Perhaps the most immediate concern: if AI-generated papers become common, peer review itself changes. Reviewers may become suspicious of all submissions, demanding proof of human authorship. This creates overhead for legitimate researchers and erodes trust in the review process. The ICBINB experiment was conducted transparently, but not all future uses will be.
The authors note that both v1 and v2 always include an explicit disclosure that manuscripts are AI-generated. But this is a voluntary safeguard. There's nothing preventing someone from removing that disclosure and submitting the output as their own work.
If autonomous systems can produce workshop-level research at low cost ($20-50 per paper run), what happens to early-career researchers whose workshop publications are crucial for career progression?

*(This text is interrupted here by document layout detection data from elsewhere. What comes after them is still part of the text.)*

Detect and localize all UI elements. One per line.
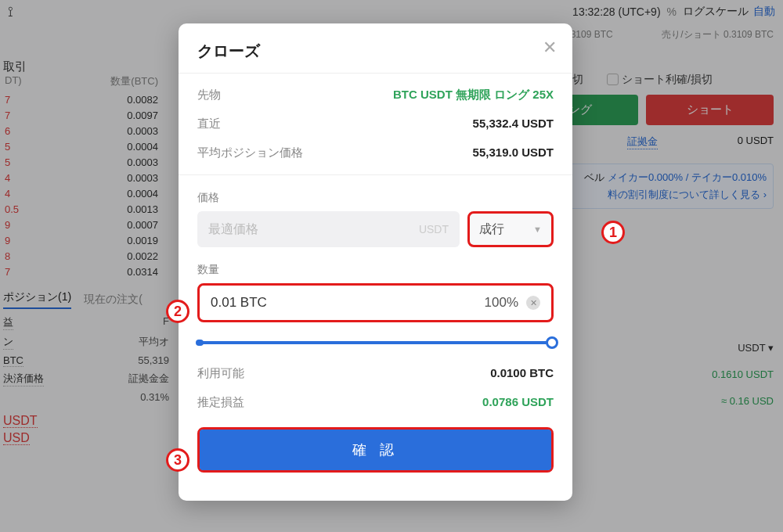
- recent-label: 直近: [197, 117, 221, 131]
- slider-handle[interactable]: [546, 336, 558, 349]
- price-placeholder: 最適価格: [208, 221, 258, 238]
- est-pnl-value: 0.0786 USDT: [482, 395, 554, 408]
- annotation-1: 1: [601, 221, 625, 244]
- available-value: 0.0100 BTC: [490, 366, 554, 379]
- close-icon[interactable]: ✕: [543, 38, 557, 58]
- est-pnl-label: 推定損益: [197, 395, 244, 410]
- avg-price-label: 平均ポジション価格: [197, 146, 303, 160]
- order-type-value: 成行: [479, 221, 504, 238]
- order-type-select[interactable]: 成行 ▼: [467, 211, 554, 247]
- quantity-input[interactable]: 0.01 BTC 100% ✕: [197, 283, 554, 322]
- available-label: 利用可能: [197, 366, 244, 381]
- annotation-2: 2: [166, 300, 189, 323]
- futures-value: BTC USDT 無期限 ロング 25X: [393, 88, 554, 102]
- price-input[interactable]: 最適価格 USDT: [197, 211, 460, 247]
- avg-price-value: 55,319.0 USDT: [473, 146, 554, 159]
- confirm-button[interactable]: 確 認: [200, 430, 551, 470]
- close-position-modal: クローズ ✕ 先物 BTC USDT 無期限 ロング 25X 直近 55,332…: [179, 23, 572, 501]
- price-section-label: 価格: [197, 191, 554, 205]
- clear-icon[interactable]: ✕: [526, 296, 540, 310]
- qty-value: 0.01 BTC: [211, 295, 267, 311]
- qty-percent: 100%: [485, 295, 518, 311]
- price-unit: USDT: [419, 223, 449, 235]
- modal-title: クローズ: [197, 41, 554, 62]
- quantity-slider[interactable]: [197, 336, 554, 349]
- qty-section-label: 数量: [197, 263, 554, 277]
- recent-value: 55,332.4 USDT: [473, 117, 554, 130]
- annotation-3: 3: [166, 448, 189, 472]
- futures-label: 先物: [197, 88, 221, 102]
- chevron-down-icon: ▼: [533, 225, 542, 234]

The authors don't address this directly, but it's a consequence worth considering. Science has historically been a human endeavor where the process of doing research — learning to formulate hypotheses, design experiments, interpret results — is as valuable as the output.
On the other hand, if these systems are used as tools rather than replacements — helping researchers explore more hypotheses, catch figure errors, draft initial manuscripts — they could democratize research by reducing the labor barrier to entry. The dual-use nature is real and unresolved.

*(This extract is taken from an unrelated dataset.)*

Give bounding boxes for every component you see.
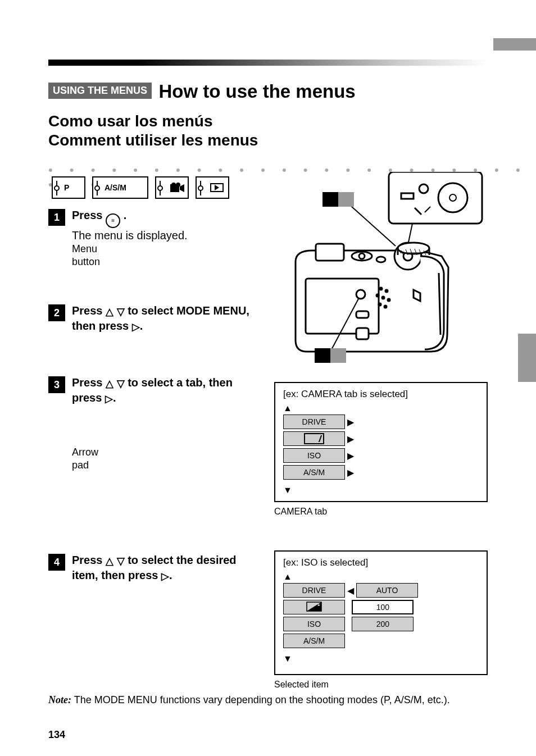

The AI Scientist-v2 sits at the intersection of several active research threads. Here's how it connects to the broader landscape.
Stepping back, AI Scientist-v2 exemplifies a pattern appearing across many recent systems: LLM + tree search + tool use + multi-modal feedback. The LLM provides the reasoning and code generation. Tree search provides structured exploration. Tool use (Python interpreter, Hugging Face, Semantic Scholar) grounds the system in reality. And VLM feedback closes the loop by evaluating outputs the text-only LLM can't assess. This same pattern shows up in AlphaEvolve (LLM + evolutionary search + code execution) and in concurrent work on agentic coding (LLM + tree search + test execution).